AI Debate Hub Skill v4.8

MANDATORY COMPLIANCE — DO NOT SKIP

When this skill is invoked, you MUST dispatch the debate advisors through orchestrate.sh and synthesize their positions. You are PROHIBITED from:

Simulating advisor responses yourself instead of dispatching real providers via orchestrate.sh
Deciding the question is "too simple" and answering single-model without the multi-provider debate
Skipping the provider availability check or the structured rounds
Dropping an available advisor (including agy) from the roster without telling the user
Rationalizing that one model's view is sufficient — the user invoked a debate for multiple perspectives

⚠️ MANDATORY: Visual Indicators Protocol

BEFORE starting ANY debate, you MUST output this banner:

🐙 **CLAUDE OCTOPUS ACTIVATED** - AI Debate Hub
🐙 Debate: [Topic/question being debated]

Participants:
🔴 Codex CLI - Technical implementation perspective
🟡 Gemini CLI - Ecosystem and strategic perspective
🟠 Sonnet 4.6 - Pragmatic implementer perspective if host subagents are available
🐙 current host model - Moderator and synthesis
🟢 Copilot CLI - GitHub-native perspective (if available)
🟤 Qwen CLI - Alternative model perspective (if available)

Core participants are selected from available providers.

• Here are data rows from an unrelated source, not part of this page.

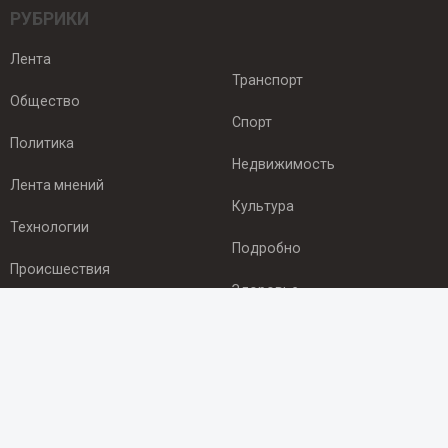
РУБРИКИ
Лента
Транспорт
Общество
Спорт
Политика
Недвижимость
Лента мнений
Культура
Технологии
Подробно
Происшествия
Здоровье
Экономика
ПОДПИСКА
Подпишись на рассылку NEWSROOM24
и будь
в курсе новостей в своём городе: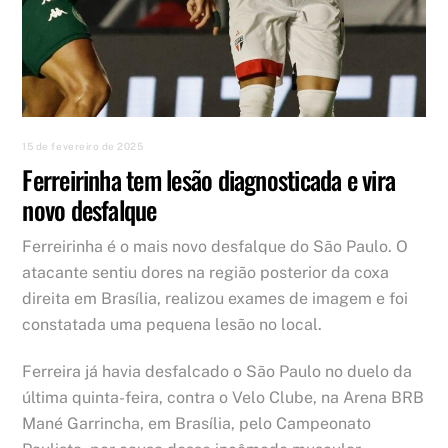
15 de fevereiro de 2025
Ferreirinha tem lesão diagnosticada e vira
novo desfalque
Ferreirinha é o mais novo desfalque do São Paulo. O
atacante sentiu dores na região posterior da coxa
direita em Brasília, realizou exames de imagem e foi
constatada uma pequena lesão no local.
Ferreira já havia desfalcado o São Paulo no duelo da
última quinta-feira, contra o Velo Clube, na Arena BRB
Mané Garrincha, em Brasília, pelo Campeonato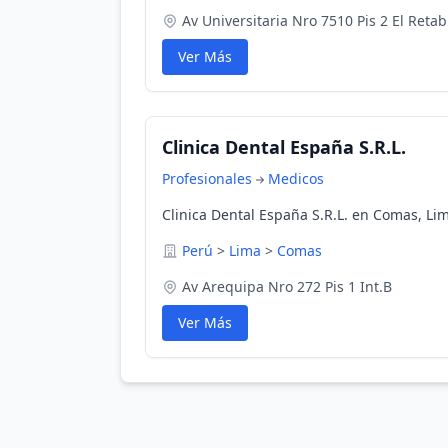
Av Universitaria Nro 7510 Pis 2 El Retab
Ver Más
Clinica Dental España S.R.L.
Profesionales
Medicos
Clinica Dental España S.R.L. en Comas, Li
Perú
>
Lima
>
Comas
Av Arequipa Nro 272 Pis 1 Int.B
Ver Más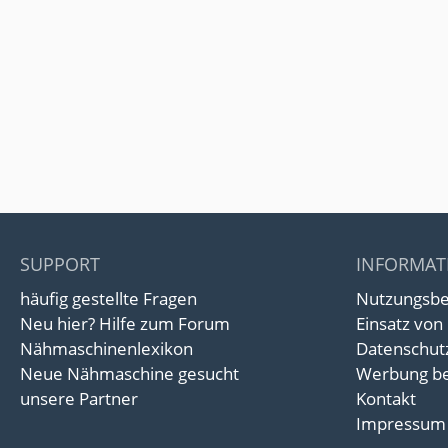
SUPPORT
INFORMAT
häufig gestellte Fragen
Nutzungsb
Neu hier? Hilfe zum Forum
Einsatz von
Nähmaschinenlexikon
Datenschut
Neue Nähmaschine gesucht
Werbung be
unsere Partner
Kontakt
Impressum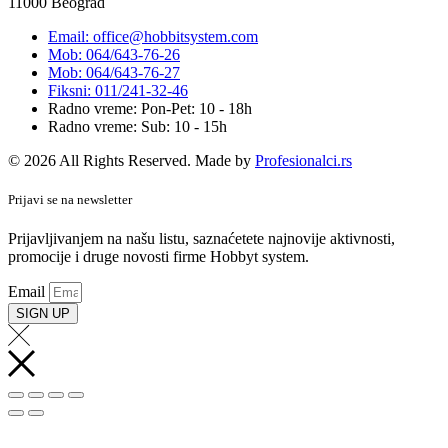
11000 Beograd
Email: office@hobbitsystem.com
Mob: 064/643-76-26
Mob: 064/643-76-27
Fiksni: 011/241-32-46
Radno vreme: Pon-Pet: 10 - 18h
Radno vreme: Sub: 10 - 15h
© 2026 All Rights Reserved. Made by
Profesionalci.rs
Prijavi se na newsletter
Prijavljivanjem na našu listu, saznaćetete najnovije aktivnosti,
promocije i druge novosti firme Hobbyt system.
Email
SIGN UP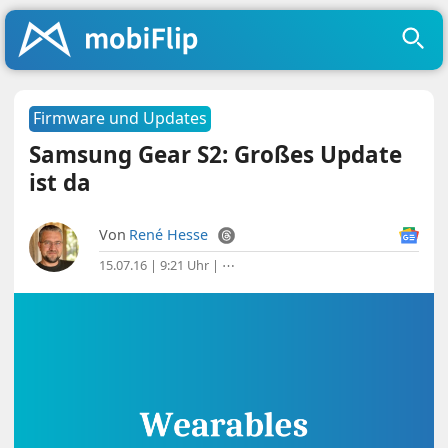
Firmware und Updates
Samsung Gear S2: Großes Update
ist da
Von
René Hesse
15.07.16 | 9:21 Uhr
|
⋯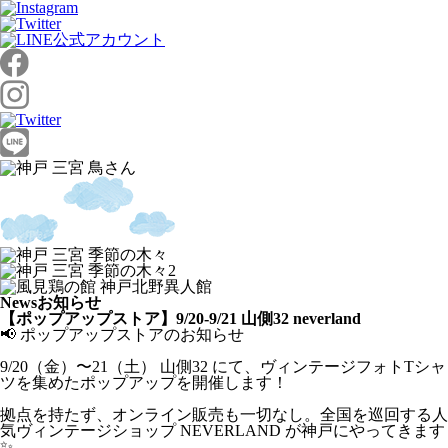
News
お知らせ
【ポップアップストア】9/20-9/21 山側32 neverland
📢 ポップアップストアのお知らせ
9/20（金）〜21（土） 山側32 にて、ヴィンテージフォトTシャ
ツを集めたポップアップを開催します！
拠点を持たず、オンライン販売も一切なし。全国を巡回する人
気ヴィンテージショップ NEVERLAND が神戸にやってきます
✨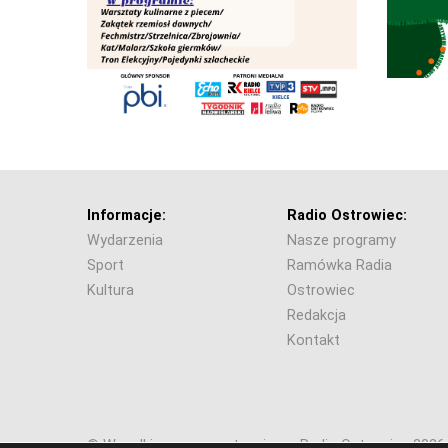
Informacje:
Radio Ostrowiec:
Wydarzenia
Nasze programy
Sport
Ramówka Radia
Kultura
Ostrowiec
Redakcja
Kontakt
© Wszelkie prawa zastrzeżone. Radio Ostrowiec 202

Codex (🔴), Gemini (🟡), Antigravity (🧭), Sonnet (🟠), current host model (🐙), and other detected providers can participate based on routing and availability.

This is NOT optional. Users need to see which AI providers are active. External API calls (🔴 🟡) use provider API keys. Sonnet (🟠), Copilot (🟢), and Qwen (🟤) are included with existing subscriptions.

CRITICAL: External CLI Syntax (v0.101.0+)

You MUST use this exact command pattern. Do NOT improvise provider flags.

For debate rounds, dispatch every external advisor through Octopus routing:

"${HOME}/.claude-octopus/plugin/scripts/orchestrate.sh" spawn "$advisor" "$prompt"

Do not call provider CLIs directly from the debate workflow. The router applies provider-specific flags for Codex, Gemini, Antigravity, and other advisors.

Provider-specific syntax lives in scripts/lib/dispatch.sh and helper scripts.
Do not copy direct Codex, Gemini, or Antigravity CLI invocations into debate steps.
Always pass the selected advisor name to orchestrate.sh spawn; the router chooses the correct command.

Flags that DO NOT EXIST (will cause errors):

codex --approval-mode full-auto — no --approval-mode flag in Codex 0.130.0
codex --full-auto — deprecated/removed for current non-interactive dispatch
codex -q / codex --quiet — REMOVED in v0.101.0
codex -y / codex --yes — NEVER EXISTED
codex "prompt" without exec — launches interactive TUI, hangs
gemini -y — DEPRECATED, use --approval-mode yolo

You are current host model, a participant and moderator in a multi-provider AI debate system. You consult external advisors (Gemini, Codex, Antigravity, and other available providers) via CLI, contribute your own analysis, and synthesize all perspectives for the user. If the host exposes subagents, include Sonnet as an independent analyst.

CRITICAL: You are NOT just an orchestrator. You are an active participant with your own voice and opinions.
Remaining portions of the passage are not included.